The dry and high(ish) area is framed on three sides and bisected by the better draining segments of the old roads. Follow one of the (four or so) paths to the high point just above and behind the tower (at least one will be obvious to you when you stop in front and look right or left). From here a sporting rider can move toward town and drop the full available elevation in a steep otter slide set up through a sidehilly sawtooth segment. If instead the rider veers toward the lake from this same vantage they will ride off the two small rolling drops that begin a trail that traverses the entire length of the high-ground, milking the vertical drop for every last Newton of momentum and molecule of endorphin. Rolling between these two options, over the weird blue rocks, the rider can end up connecting with the aforementioned traversing trail via a different, harder, collection of moves that includes riding a slotted fracture with vertical exposure on riders’ right seemingly all the way down to the edge of Rat Lake. From the traversing trail along the ridge there are more than a dozen rideable lines marked out roughly with small cairns. The tracks have been improved in places; I cleared some accesses and rollouts of obstacles and placed helper rocks to fill voids and step the squarer parts. Mostly though the lines are raw.
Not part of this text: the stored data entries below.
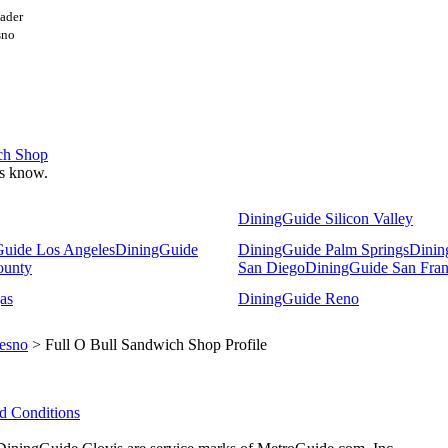
ader
esno
ich Shop
 us know.
DiningGuide Silicon Valley
uide Los Angeles
DiningGuide
DiningGuide Palm Springs
Dinin
ounty
San Diego
DiningGuide San Fran
as
DiningGuide Reno
esno
> Full O Bull Sandwich Shop Profile
d Conditions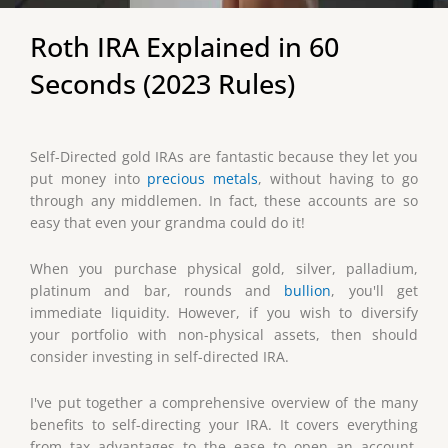
Roth IRA Explained in 60
Seconds (2023 Rules)
Self-Directed gold IRAs are fantastic because they let you
put money into
precious metals
, without having to go
through any middlemen. In fact, these accounts are so
easy that even your grandma could do it!
When you purchase physical gold, silver, palladium,
platinum and bar, rounds and
bullion
, you'll get
immediate liquidity. However, if you wish to diversify
your portfolio with non-physical assets, then should
consider investing in self-directed IRA.
I've put together a comprehensive overview of the many
benefits to self-directing your IRA. It covers everything
from tax advantages to the ease to open an account.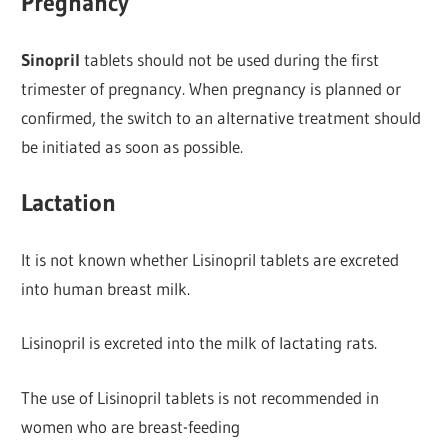
Pregnancy
Sinopril
tablets should not be used during the first
trimester of pregnancy. When pregnancy is planned or
confirmed, the switch to an alternative treatment should
be initiated as soon as possible.
Lactation
It is not known whether Lisinopril tablets are excreted
into human breast milk.
Lisinopril is excreted into the milk of lactating rats.
The use of Lisinopril tablets is not recommended in
women who are breast-feeding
This is no bermed and bridged, riskmanaged, please don’t pick the wildflowers riding area. There are no fall zones. Nothing is contrived. There is glass, garbage, abandoned camps, huge hidden holes filled with mosquito water, lines that transition from vanilla to killa quite unexpectedly and cracks in the ground that will crumple you up at speed… All right in the middle of town. Wanna do a dangerous interval session? My throwaway email is: cmorris@live.ca

36 EDGEYK

SEAMS: Long, smooth, low gradient, natural paths where sloped aspects meet cordially. Impossible to not look good in these sections. LEDGES: Shelf for bike riding on. It is exposed on one side. Usually the side you prefer to put your foot down on when you get scared. SPINE: A two-sided ledge! SWALE: Look it up and use it in a sentence today. SIDEHILL: A ledge-like riding experience but without a shelf for your tire to sit on so lower grip, as only half of your rubber is pressed against the rock. Use of the brakes typically overcomes friction between tire and rock and is replaced by friction between riders’ upslope elbow and rock. SAWTOOTH: Sets of deep, linear furrows in the rock, broken and splintered. Visually intimidating. Also impossible to look good here. A fall may affect your off-bike look for some time.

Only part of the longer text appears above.